It is, in fact, a general expatriation, like the one that followed the revocation of the Edict of Nantes. It is worthy of remark that in Germany there are twelve Patents for making colours or dyes from aniline; in England there are fourteen, in France (thanks to the interpretation given to the law) there is one. “Et nunc caveant consules.”
T. N. Benard.
[6] Extract of a paper on the subject in the Propriété Industrielle.
II.
In our number of November 1, 1862, we published on this very same question an article in which we stated that about twenty French manufacturers had been forced to go abroad to escape the unheard-of exigencies of the law of Patents. We were answered by insults that we disdained; but the facts that we had revealed were not contested.
A volume just published on the legislation and the jurisprudence of the law of Patents enables us to show another side of the question, and to prove how injurious it is to manufacturers and inventors, and how profitable to certain gentlemen of the Bar who have the speciality of cases for infringement on Patents. We say it openly and fearlessly, if it was not for the lawyers who swim freely amongst the windings of that law, it would not have a supporter. Manufacturers and inventors are shamelessly made a prey to a group of pleaders who defend right and wrong with the same deplorable alacrity.
What an immense number of law-suits have arisen from the 54 articles of that law!

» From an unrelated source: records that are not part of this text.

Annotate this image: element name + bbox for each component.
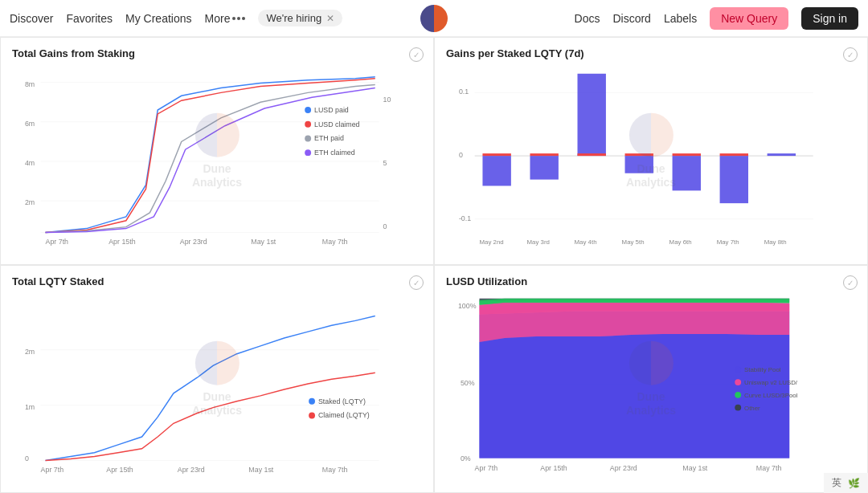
panel3-check-icon[interactable]: ✓: [409, 275, 424, 290]
bottom-bar: 英 🌿: [824, 473, 868, 493]
svg-text:50%: 50%: [461, 379, 475, 387]
svg-text:5: 5: [383, 159, 387, 167]
svg-text:Other: Other: [744, 405, 760, 412]
logo[interactable]: [420, 5, 448, 32]
nav-more[interactable]: More: [205, 12, 246, 25]
svg-text:Apr 7th: Apr 7th: [475, 464, 498, 472]
svg-text:Apr 7th: Apr 7th: [41, 466, 64, 474]
svg-text:0.1: 0.1: [459, 88, 469, 96]
sign-in-button[interactable]: Sign in: [801, 7, 858, 30]
panel1-chart: Issuance (LUSD) Redemption (ETH) 8m 6m 4…: [12, 63, 422, 256]
nav-labels[interactable]: Labels: [664, 12, 697, 25]
more-dots-icon: [232, 17, 245, 20]
svg-point-88: [735, 366, 741, 373]
svg-text:0: 0: [383, 222, 387, 230]
svg-text:Apr 15th: Apr 15th: [540, 464, 567, 472]
svg-rect-42: [673, 156, 701, 190]
panel-total-gains: Total Gains from Staking ✓ DuneAnalytics…: [0, 37, 434, 265]
svg-text:Apr 23rd: Apr 23rd: [178, 466, 205, 474]
panel-gains-staked: Gains per Staked LQTY (7d) ✓ DuneAnalyti…: [434, 37, 868, 265]
new-query-button[interactable]: New Query: [710, 7, 788, 30]
svg-text:0: 0: [459, 151, 463, 159]
panel2-title: Gains per Staked LQTY (7d): [446, 47, 856, 59]
svg-point-90: [735, 379, 741, 385]
svg-text:100%: 100%: [458, 302, 477, 310]
svg-point-92: [735, 392, 741, 398]
svg-text:Apr 15th: Apr 15th: [108, 238, 136, 246]
svg-rect-44: [720, 156, 748, 203]
panel2-chart: LUSD / USD 0.1 0 -0.1: [446, 63, 856, 256]
svg-text:-0.1: -0.1: [459, 214, 471, 222]
panel4-title: LUSD Utilization: [446, 275, 856, 287]
panel-lusd-utilization: LUSD Utilization ✓ DuneAnalytics 100% 50…: [434, 265, 868, 493]
panel1-check-icon[interactable]: ✓: [409, 47, 424, 62]
svg-text:ETH paid: ETH paid: [314, 134, 344, 142]
svg-rect-45: [720, 153, 748, 156]
panel-lqty-staked: Total LQTY Staked ✓ DuneAnalytics LQTY 2…: [0, 265, 434, 493]
nav-docs[interactable]: Docs: [575, 12, 600, 25]
svg-marker-80: [480, 334, 790, 458]
svg-point-68: [309, 413, 315, 419]
svg-text:May 5th: May 5th: [622, 238, 645, 246]
svg-text:Curve LUSD/3Pool: Curve LUSD/3Pool: [744, 392, 798, 399]
svg-rect-43: [673, 153, 701, 156]
panel1-title: Total Gains from Staking: [12, 47, 422, 59]
svg-text:May 6th: May 6th: [669, 238, 692, 246]
svg-text:Staked (LQTY): Staked (LQTY): [318, 397, 366, 405]
svg-text:1m: 1m: [25, 403, 35, 411]
svg-rect-38: [578, 74, 606, 156]
panel4-check-icon[interactable]: ✓: [843, 275, 858, 290]
svg-text:Apr 7th: Apr 7th: [46, 238, 69, 246]
svg-text:May 1st: May 1st: [251, 238, 276, 246]
svg-point-23: [305, 136, 311, 142]
svg-rect-35: [482, 153, 510, 156]
nav-discover[interactable]: Discover: [10, 12, 53, 25]
svg-rect-34: [482, 156, 510, 185]
svg-text:May 1st: May 1st: [682, 464, 708, 472]
hiring-badge[interactable]: We're hiring ✕: [258, 10, 342, 26]
svg-point-19: [305, 107, 311, 113]
header: Discover Favorites My Creations More We'…: [0, 0, 868, 37]
svg-text:Uniswap v2 LUSD/: Uniswap v2 LUSD/: [744, 379, 798, 386]
svg-point-21: [305, 121, 311, 128]
svg-text:May 1st: May 1st: [248, 466, 274, 474]
svg-text:May 7th: May 7th: [322, 466, 348, 474]
nav-discord[interactable]: Discord: [612, 12, 650, 25]
panel4-chart: 100% 50% 0% Apr 7th: [446, 291, 856, 484]
svg-rect-41: [625, 153, 653, 156]
svg-point-94: [735, 405, 741, 411]
svg-text:0%: 0%: [461, 454, 471, 462]
svg-text:2m: 2m: [25, 348, 35, 356]
bottom-lang: 英: [832, 476, 841, 490]
svg-text:May 7th: May 7th: [756, 464, 782, 472]
svg-text:6m: 6m: [25, 120, 35, 128]
svg-text:4m: 4m: [25, 159, 35, 167]
svg-text:LUSD claimed: LUSD claimed: [314, 120, 360, 128]
nav-right: Docs Discord Labels New Query Sign in: [575, 7, 858, 30]
svg-text:Apr 15th: Apr 15th: [106, 466, 133, 474]
panel3-chart: LQTY 2m 1m 0 Apr 7th Apr 15th Apr 23rd M…: [12, 291, 422, 484]
nav-my-creations[interactable]: My Creations: [125, 12, 191, 25]
svg-text:ETH claimed: ETH claimed: [314, 149, 355, 157]
svg-text:8m: 8m: [25, 80, 35, 88]
svg-text:Claimed (LQTY): Claimed (LQTY): [318, 411, 370, 419]
nav-favorites[interactable]: Favorites: [66, 12, 113, 25]
svg-point-25: [305, 149, 311, 156]
svg-text:Apr 23rd: Apr 23rd: [180, 238, 207, 246]
svg-text:10: 10: [383, 96, 391, 104]
svg-text:0: 0: [25, 454, 29, 462]
hiring-close-icon[interactable]: ✕: [326, 14, 334, 23]
main-grid: Total Gains from Staking ✓ DuneAnalytics…: [0, 37, 868, 493]
svg-rect-36: [530, 156, 558, 180]
svg-text:LUSD paid: LUSD paid: [314, 106, 349, 114]
svg-rect-37: [530, 153, 558, 156]
panel2-check-icon[interactable]: ✓: [843, 47, 858, 62]
svg-text:May 2nd: May 2nd: [480, 238, 504, 246]
nav-left: Discover Favorites My Creations More We'…: [10, 10, 575, 26]
svg-rect-40: [625, 156, 653, 173]
svg-text:May 7th: May 7th: [717, 238, 739, 246]
svg-point-66: [309, 398, 315, 405]
svg-text:Stability Pool: Stability Pool: [744, 366, 781, 373]
svg-text:May 7th: May 7th: [322, 238, 348, 246]
svg-text:May 3rd: May 3rd: [527, 238, 550, 246]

The volume we have in hand has been written with the intention of giving to the public a view of the jurisprudence adopted by the Courts in the interpretation of each paragraph. A summary of the trials that have taken place since its promulgation in 1844 follows each article of the law.
Article I. is as follows: “Every new discovery or invention, in all kinds of industry, ensures to its author, under the conditions and for the time hereafter determined, the exclusive right to work for his benefit the said discovery or invention. This right is established by documents granted by the Government, and called Patents.”
The first trial that we find in the list took place in 1844. The question was, Whether the words all kinds of industry could be applied to things that are not in trade? The Court’s decision was for the affirmative.